Le Cujas (46)

Aussi incroyable que cela puisse paraître, l’officier supérieur français qui commandait le camp de Hazebrouck avait obtenu du commandant allemand d’organiser une visite aux officiers blessés qui avaient été hospitalisés à Armentières. Je me suis débrouillé pour faire partie du groupe de visiteurs et j’ai réussi à m’évader en sautant du camion au retour. Ensuite, je me suis caché de ferme en ferme.
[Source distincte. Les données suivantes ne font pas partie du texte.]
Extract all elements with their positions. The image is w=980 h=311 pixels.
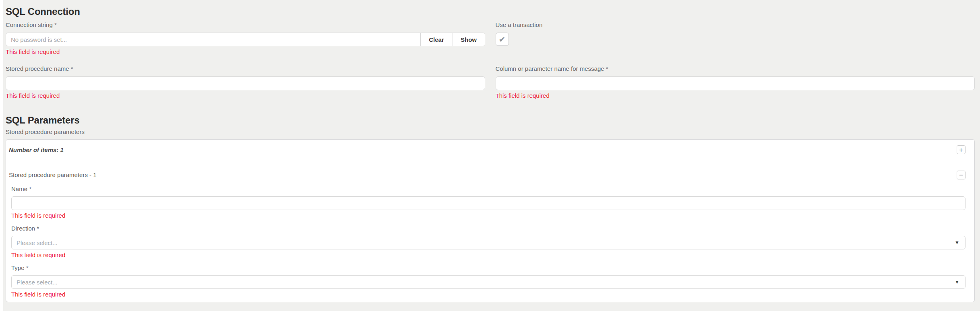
parameter-direction-select[interactable]: Please select... ▼ (11, 236, 966, 249)
parameter-name-input[interactable] (11, 196, 966, 210)
add-item-button[interactable]: + (957, 145, 966, 154)
chevron-down-icon: ▼ (955, 279, 959, 285)
show-button[interactable]: Show (453, 33, 485, 46)
field-parameter-direction: Direction * Please select... ▼ This fiel… (11, 224, 966, 259)
minus-icon: − (959, 171, 963, 179)
parameter-name-error: This field is required (11, 212, 966, 220)
stored-procedure-name-error: This field is required (6, 92, 485, 100)
number-of-items-text: Number of items: 1 (9, 146, 64, 153)
section-title-sql-connection: SQL Connection (6, 6, 975, 18)
stored-procedure-name-label: Stored procedure name * (6, 65, 485, 73)
connection-string-group: Clear Show (6, 33, 485, 46)
parameter-item-1: Stored procedure parameters - 1 − Name *… (6, 160, 974, 302)
parameter-item-title: Stored procedure parameters - 1 (9, 171, 97, 179)
connection-string-input[interactable] (6, 33, 420, 46)
parameters-panel: Number of items: 1 + Stored procedure pa… (6, 139, 975, 302)
field-use-transaction: Use a transaction ✔ (496, 21, 975, 56)
parameter-direction-error: This field is required (11, 251, 966, 259)
direction-select-value: Please select... (17, 239, 58, 246)
field-message-column: Column or parameter name for message * T… (496, 65, 975, 100)
parameter-item-header: Stored procedure parameters - 1 − (9, 171, 966, 179)
connection-string-error: This field is required (6, 48, 485, 56)
message-column-label: Column or parameter name for message * (496, 65, 975, 73)
parameter-item-fields: Name * This field is required Direction … (11, 185, 966, 299)
field-parameter-type: Type * Please select... ▼ This field is … (11, 264, 966, 299)
parameter-direction-label: Direction * (11, 224, 966, 233)
checkmark-icon: ✔ (499, 35, 506, 43)
stored-procedure-name-input[interactable] (6, 76, 485, 90)
connection-fields-grid: Connection string * Clear Show This fiel… (6, 21, 975, 100)
use-transaction-checkbox[interactable]: ✔ (496, 33, 509, 46)
message-column-input[interactable] (496, 76, 975, 90)
connection-string-label: Connection string * (6, 21, 485, 29)
stored-procedure-parameters-label: Stored procedure parameters (6, 128, 975, 136)
clear-button[interactable]: Clear (420, 33, 453, 46)
chevron-down-icon: ▼ (955, 240, 959, 245)
parameters-panel-header: Number of items: 1 + (6, 140, 974, 160)
message-column-error: This field is required (496, 92, 975, 100)
field-parameter-name: Name * This field is required (11, 185, 966, 220)
use-transaction-label: Use a transaction (496, 21, 975, 29)
page-left-gutter (0, 0, 3, 311)
plus-icon: + (959, 146, 963, 154)
parameter-type-error: This field is required (11, 290, 966, 299)
parameter-type-select[interactable]: Please select... ▼ (11, 275, 966, 289)
section-title-sql-parameters: SQL Parameters (6, 114, 975, 126)
type-select-value: Please select... (17, 279, 58, 286)
parameter-name-label: Name * (11, 185, 966, 193)
form-content: SQL Connection Connection string * Clear… (6, 0, 975, 302)
field-stored-procedure-name: Stored procedure name * This field is re… (6, 65, 485, 100)
field-connection-string: Connection string * Clear Show This fiel… (6, 21, 485, 56)
remove-item-button[interactable]: − (957, 171, 966, 179)
parameter-type-label: Type * (11, 264, 966, 272)
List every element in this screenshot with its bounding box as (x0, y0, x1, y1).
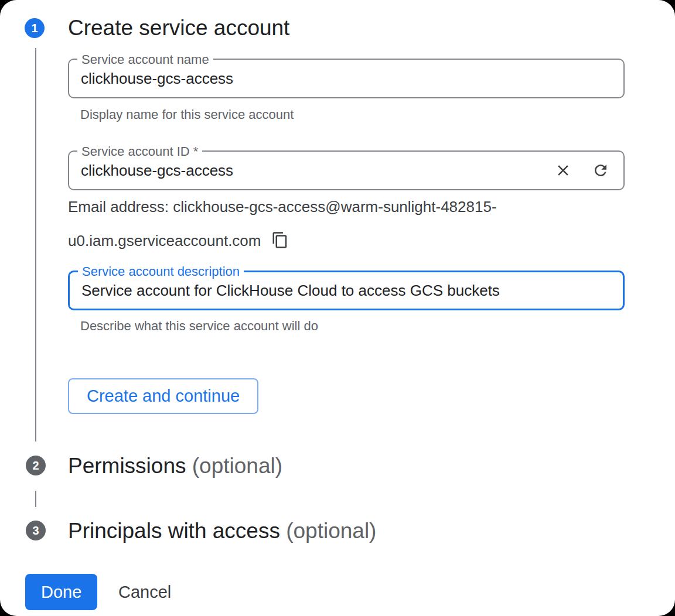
email-line-2: u0.iam.gserviceaccount.com (68, 224, 497, 258)
create-and-continue-button[interactable]: Create and continue (68, 378, 258, 414)
page-title: Create service account (68, 15, 289, 41)
service-account-description-input[interactable] (70, 272, 623, 309)
service-account-id-field[interactable]: Service account ID * (68, 150, 625, 190)
step-1-indicator: 1 (25, 18, 45, 38)
service-account-name-input[interactable] (69, 60, 623, 97)
copy-icon[interactable] (271, 231, 289, 249)
step-3-title-text: Principals with access (68, 519, 280, 543)
step-connector-line-2 (35, 491, 36, 507)
create-service-account-dialog: 1 Create service account Service account… (0, 0, 675, 616)
close-icon[interactable] (553, 160, 573, 180)
service-account-name-field[interactable]: Service account name (68, 59, 625, 98)
service-account-id-input[interactable] (69, 152, 623, 189)
step-3-optional-text: (optional) (286, 519, 376, 543)
step-3-indicator: 3 (26, 521, 46, 540)
step-2-title: Permissions (optional) (68, 453, 282, 479)
step-connector-line (35, 48, 36, 442)
refresh-icon[interactable] (591, 160, 611, 180)
cancel-button[interactable]: Cancel (103, 574, 186, 610)
step-2-optional-text: (optional) (192, 454, 282, 478)
name-helper-text: Display name for this service account (80, 107, 294, 122)
description-helper-text: Describe what this service account will … (80, 319, 318, 334)
email-address-text: Email address: clickhouse-gcs-access@war… (68, 190, 497, 258)
service-account-description-field[interactable]: Service account description (68, 271, 625, 310)
step-2-title-text: Permissions (68, 454, 186, 478)
step-3-title: Principals with access (optional) (68, 518, 376, 544)
email-line-1: Email address: clickhouse-gcs-access@war… (68, 190, 497, 224)
step-2-indicator: 2 (26, 456, 46, 475)
done-button[interactable]: Done (25, 574, 97, 610)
La plupart avait été désertées mais j’y trouvais toujours de quoi manger et surtout de quoi m’habiller en civil. Deux semaines plus tard, je me suis retrouvé à Paris.

Chapitre 8 – Georges Cambremer

Neuvième partie

Le matin où je suis arrivé avenue d’Eylau, ma mère s’est tout de suite affolée. Elle disait qu’en tant qu’officier évadé, j’allais être recherché par les Allemands, que je risquais d’être envoyé dans un camp en Allemagne ou même pire. Il fallait absolument que je me fasse faire des faux papiers. C’est ce que j’ai fait.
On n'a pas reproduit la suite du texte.